The first question concerns natural born citizenship. He argues that
Obama is not a natural born citizen and therefore ineligible to serve as
President because his father was a British subject and citizen of Kenya
at the time of Obama's birth in 1961, and that there is evidence that
Obama was actually born in Kenya, not in Hawaii, all of this being
called into question by the absence of a valid birth certificate. This
argument is wrong because natural born citizenship is presumed for a
person born out of wedlock to an American mother and there is conclusive
evidence that the alleged father Obama Sr. was married to a Kenyan woman at the
time and therefore could not legally have been married to Obama's
mother, and the burden of proof is on those challenging Obama's
eligibility which they have not met because there is no conclusive
evidence that Obama was born outside of Hawaii.

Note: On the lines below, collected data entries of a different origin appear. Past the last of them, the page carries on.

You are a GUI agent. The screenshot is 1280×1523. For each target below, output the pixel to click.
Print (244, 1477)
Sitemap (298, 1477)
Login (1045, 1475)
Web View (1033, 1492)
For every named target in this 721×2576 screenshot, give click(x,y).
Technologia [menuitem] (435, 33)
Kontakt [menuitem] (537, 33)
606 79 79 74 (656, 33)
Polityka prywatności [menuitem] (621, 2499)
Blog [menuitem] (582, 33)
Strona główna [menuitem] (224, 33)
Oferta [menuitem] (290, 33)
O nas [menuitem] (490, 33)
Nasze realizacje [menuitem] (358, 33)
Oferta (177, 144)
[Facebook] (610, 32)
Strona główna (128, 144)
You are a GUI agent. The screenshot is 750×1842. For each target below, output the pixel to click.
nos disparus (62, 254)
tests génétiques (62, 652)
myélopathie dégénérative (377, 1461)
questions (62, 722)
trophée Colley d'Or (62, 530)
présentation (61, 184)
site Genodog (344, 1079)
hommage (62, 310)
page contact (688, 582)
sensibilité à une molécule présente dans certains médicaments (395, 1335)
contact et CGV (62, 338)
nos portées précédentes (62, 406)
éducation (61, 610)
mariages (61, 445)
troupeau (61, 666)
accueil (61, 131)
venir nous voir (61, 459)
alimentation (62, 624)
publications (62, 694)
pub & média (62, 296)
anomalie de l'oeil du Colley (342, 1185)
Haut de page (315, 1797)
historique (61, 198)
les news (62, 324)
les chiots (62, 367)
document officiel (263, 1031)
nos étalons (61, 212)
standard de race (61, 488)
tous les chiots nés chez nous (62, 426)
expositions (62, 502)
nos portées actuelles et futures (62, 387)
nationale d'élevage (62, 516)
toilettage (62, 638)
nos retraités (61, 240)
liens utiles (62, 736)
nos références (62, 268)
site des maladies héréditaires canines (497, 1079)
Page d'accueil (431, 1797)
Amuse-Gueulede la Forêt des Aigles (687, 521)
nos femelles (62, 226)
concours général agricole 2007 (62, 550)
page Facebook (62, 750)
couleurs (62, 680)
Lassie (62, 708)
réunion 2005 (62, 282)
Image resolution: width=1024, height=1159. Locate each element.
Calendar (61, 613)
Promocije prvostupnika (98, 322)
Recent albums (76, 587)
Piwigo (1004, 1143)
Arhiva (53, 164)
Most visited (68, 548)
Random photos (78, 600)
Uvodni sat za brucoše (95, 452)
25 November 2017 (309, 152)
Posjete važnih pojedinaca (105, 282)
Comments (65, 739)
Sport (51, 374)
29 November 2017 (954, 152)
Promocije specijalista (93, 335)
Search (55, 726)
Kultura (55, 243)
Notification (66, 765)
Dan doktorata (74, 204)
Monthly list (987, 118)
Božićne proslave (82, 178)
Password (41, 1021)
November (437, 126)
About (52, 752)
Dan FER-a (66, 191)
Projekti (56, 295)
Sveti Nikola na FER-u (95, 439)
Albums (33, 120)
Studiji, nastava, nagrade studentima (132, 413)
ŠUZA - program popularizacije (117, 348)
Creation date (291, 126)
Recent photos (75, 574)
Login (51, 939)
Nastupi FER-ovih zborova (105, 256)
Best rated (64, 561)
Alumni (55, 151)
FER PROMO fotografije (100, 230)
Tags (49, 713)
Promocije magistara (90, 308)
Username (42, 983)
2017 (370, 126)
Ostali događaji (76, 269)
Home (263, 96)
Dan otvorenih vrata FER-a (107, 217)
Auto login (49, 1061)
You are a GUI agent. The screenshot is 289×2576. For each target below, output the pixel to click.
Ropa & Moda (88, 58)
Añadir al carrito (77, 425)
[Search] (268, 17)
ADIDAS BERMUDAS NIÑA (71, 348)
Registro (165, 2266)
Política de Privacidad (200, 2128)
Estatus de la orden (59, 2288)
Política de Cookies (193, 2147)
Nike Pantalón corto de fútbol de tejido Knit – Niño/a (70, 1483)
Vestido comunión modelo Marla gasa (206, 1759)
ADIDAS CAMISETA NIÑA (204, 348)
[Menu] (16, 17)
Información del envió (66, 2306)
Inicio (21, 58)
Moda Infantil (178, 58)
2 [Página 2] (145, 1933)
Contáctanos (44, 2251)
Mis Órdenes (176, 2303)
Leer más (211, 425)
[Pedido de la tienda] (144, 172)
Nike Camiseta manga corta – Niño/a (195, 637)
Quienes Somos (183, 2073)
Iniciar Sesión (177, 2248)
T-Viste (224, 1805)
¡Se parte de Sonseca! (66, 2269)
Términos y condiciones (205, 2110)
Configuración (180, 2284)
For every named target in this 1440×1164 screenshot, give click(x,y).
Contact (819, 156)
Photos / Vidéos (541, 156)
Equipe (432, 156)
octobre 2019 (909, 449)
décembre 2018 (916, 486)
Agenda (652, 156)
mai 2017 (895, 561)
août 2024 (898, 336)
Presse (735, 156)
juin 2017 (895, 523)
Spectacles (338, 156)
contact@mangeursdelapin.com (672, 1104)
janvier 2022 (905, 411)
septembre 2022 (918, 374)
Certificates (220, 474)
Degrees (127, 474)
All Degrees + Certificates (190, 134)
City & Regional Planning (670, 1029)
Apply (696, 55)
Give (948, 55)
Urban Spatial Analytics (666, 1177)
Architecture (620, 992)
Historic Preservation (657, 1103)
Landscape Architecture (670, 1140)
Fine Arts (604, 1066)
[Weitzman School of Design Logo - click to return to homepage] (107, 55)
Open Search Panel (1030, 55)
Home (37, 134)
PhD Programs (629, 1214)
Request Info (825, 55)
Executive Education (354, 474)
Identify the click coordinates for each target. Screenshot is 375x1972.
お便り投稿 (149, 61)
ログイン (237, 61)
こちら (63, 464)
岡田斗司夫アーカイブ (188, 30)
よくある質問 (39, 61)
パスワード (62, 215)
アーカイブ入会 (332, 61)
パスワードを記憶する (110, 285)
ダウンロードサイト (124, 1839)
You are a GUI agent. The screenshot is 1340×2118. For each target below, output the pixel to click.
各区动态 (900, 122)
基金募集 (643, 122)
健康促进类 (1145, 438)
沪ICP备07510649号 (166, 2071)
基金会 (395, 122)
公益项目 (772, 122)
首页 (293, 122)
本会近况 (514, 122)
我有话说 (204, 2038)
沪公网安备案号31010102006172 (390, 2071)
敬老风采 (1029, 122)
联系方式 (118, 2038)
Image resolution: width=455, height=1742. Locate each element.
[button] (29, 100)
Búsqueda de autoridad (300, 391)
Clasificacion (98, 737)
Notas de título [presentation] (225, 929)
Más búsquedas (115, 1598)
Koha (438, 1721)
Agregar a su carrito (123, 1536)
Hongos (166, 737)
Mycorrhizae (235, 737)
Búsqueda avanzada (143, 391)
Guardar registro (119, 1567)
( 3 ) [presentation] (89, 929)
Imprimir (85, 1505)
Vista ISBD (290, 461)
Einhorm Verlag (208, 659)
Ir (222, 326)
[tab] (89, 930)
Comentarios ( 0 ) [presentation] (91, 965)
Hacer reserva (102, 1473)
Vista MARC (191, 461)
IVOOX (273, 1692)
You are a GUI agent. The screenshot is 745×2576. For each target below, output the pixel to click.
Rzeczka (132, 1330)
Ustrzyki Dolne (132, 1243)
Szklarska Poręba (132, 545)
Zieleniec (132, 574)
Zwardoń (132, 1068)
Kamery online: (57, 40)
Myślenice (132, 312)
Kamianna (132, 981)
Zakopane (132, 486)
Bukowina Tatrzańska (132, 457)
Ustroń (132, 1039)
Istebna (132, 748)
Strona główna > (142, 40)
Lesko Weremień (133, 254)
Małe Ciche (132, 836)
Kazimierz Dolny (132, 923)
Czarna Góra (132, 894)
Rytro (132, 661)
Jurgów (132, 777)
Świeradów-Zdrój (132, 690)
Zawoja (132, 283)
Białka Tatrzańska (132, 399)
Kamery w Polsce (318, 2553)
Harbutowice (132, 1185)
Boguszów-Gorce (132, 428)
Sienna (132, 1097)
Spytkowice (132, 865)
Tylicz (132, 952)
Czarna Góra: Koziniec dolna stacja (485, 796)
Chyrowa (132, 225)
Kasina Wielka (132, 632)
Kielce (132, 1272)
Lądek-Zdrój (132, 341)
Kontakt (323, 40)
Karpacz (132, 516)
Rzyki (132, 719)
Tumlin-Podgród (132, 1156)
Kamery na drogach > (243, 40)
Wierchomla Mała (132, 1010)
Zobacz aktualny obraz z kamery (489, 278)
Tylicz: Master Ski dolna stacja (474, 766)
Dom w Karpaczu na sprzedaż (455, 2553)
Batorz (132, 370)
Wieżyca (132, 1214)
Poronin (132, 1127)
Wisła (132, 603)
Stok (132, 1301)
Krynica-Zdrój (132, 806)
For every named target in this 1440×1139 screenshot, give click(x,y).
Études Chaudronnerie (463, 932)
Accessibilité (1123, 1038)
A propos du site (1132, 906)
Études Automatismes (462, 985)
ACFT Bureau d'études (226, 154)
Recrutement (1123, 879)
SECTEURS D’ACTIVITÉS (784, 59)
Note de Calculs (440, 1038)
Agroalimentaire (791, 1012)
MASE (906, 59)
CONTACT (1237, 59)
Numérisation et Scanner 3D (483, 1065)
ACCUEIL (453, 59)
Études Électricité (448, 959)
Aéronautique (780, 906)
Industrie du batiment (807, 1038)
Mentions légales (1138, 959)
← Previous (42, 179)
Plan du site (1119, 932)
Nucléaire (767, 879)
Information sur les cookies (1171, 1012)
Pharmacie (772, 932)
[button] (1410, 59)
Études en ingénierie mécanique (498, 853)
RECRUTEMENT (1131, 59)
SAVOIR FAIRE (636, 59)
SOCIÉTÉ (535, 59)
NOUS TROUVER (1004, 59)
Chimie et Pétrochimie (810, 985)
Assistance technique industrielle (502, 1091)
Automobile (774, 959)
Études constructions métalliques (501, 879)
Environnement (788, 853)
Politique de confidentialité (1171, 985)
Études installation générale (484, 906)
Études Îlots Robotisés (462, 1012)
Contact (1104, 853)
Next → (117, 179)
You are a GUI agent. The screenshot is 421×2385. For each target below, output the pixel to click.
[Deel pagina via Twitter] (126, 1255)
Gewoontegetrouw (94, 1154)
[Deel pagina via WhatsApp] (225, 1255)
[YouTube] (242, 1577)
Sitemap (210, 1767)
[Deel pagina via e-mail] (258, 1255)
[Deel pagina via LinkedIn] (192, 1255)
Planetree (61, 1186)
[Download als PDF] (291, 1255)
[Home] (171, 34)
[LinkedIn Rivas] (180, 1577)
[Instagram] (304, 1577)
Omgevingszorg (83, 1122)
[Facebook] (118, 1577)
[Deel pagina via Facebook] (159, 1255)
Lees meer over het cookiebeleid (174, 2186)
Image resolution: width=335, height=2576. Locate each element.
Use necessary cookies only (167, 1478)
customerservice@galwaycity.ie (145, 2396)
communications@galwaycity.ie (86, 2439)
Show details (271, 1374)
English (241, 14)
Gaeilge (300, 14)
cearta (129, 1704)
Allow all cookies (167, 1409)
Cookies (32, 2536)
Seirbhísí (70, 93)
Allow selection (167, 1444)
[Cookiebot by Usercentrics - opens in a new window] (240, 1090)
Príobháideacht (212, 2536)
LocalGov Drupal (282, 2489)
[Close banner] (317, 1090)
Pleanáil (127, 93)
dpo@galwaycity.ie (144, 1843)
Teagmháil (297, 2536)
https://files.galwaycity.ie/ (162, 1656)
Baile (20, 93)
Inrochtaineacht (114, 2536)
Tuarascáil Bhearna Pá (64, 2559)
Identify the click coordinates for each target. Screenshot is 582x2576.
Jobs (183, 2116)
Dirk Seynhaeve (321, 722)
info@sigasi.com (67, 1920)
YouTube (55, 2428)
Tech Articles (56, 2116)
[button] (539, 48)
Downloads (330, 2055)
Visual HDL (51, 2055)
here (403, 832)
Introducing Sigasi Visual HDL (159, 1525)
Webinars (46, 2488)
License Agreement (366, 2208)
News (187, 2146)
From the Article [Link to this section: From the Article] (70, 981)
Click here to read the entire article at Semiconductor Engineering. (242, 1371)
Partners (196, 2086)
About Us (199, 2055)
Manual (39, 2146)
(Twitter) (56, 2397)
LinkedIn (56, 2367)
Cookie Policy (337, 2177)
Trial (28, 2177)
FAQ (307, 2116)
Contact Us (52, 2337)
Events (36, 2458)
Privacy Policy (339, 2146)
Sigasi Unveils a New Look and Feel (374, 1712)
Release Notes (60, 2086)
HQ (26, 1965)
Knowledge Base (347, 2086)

The second question concerns marriage. He defends Obama's decision not
to enforce the Defense of Marriage Act (DOMA), arguing here that same
sex couples have an inherent right to marry pursuant to equal protection
in the Fourteenth Amendment. However, equal protection is only valid
when comparing two things which are essentially equal. For example,
because one person has the right to fly airplanes does not, pursuant to
equal protection, give another person the right to shoplift or to throw
puppies out the window. These are inherently different things for which
there can be no equal protection under the law. The same holds true
for a comparison between traditional marriage and any unions other than
those between one man and one woman, regardless of whether or not
individual states legalize same sex unions whatever they may call them.
Colonial America was essentially ruled by a squirearchy out of which
came our Declaration of Independence and Constitution. These documents
can only be properly understood in this context.